Photocopier peril

Affinity Health in the US has had to notify @400,000 customers and staff of a potential data breach. A firm suffering a data breach? "Nothing new there!" you say.

In this case though, the method the data was lost is a little more unusual (as was the method of discovery). You see, CBS was investigating the ticking "digital time bomb" of office photocopiers and purchased 4 copiers. Upon removing the hard drives and running a forensic tool over them they found confidential police data on 2 machines, construction plans and payroll data on a third and on the fourth - patient information from Affinity Health.

A quick search on datalossdb shows a few entries for fax machine breaches (mostly by sending a fax to the wrong number), but only one entry for copiers - the Affinity Health breach.
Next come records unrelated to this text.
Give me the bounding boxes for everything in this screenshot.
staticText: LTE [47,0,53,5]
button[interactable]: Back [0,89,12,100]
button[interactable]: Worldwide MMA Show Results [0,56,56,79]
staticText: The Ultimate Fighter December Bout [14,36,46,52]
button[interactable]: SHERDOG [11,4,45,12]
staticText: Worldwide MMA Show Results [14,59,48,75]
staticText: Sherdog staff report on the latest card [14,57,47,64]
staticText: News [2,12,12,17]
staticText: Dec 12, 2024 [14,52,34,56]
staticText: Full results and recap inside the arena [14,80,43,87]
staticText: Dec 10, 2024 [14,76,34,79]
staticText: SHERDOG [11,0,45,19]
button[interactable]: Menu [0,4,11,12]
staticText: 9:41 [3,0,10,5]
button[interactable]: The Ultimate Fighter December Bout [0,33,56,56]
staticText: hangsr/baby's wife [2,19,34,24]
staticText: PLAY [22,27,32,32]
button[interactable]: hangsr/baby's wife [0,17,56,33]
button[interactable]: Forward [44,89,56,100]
The CBS article asks, "Has the industry failed..to inform the general public of the potential risks involved with a copier?" to which the President of Sharp Imaging says "yes".

They do point out all the major manufacturers offer 'encryption options' or security packages, but without providing any information on what percentage of buyers are willing to pay the extra dollars.
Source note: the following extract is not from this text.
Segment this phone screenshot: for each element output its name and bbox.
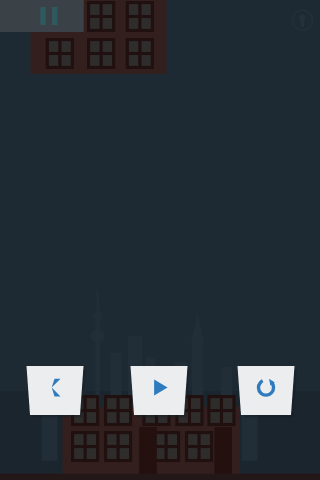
button[interactable]: Restart: [238, 366, 295, 415]
button[interactable]: Back: [27, 366, 84, 415]
button[interactable]: Play: [131, 366, 188, 415]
Here's a thought - include it by default! Make it impossible to buy a digital photocopier without encryption or secure deletion!

I think it was in the Mitnick book "Stealing the Network" (or perhaps it was in "The Art of Intrusion") that a hacker stealthily entered a network and took control of a digital copier.

In the meantime, what does you organization do with it's old copiers when the lease ends or they end-of-life?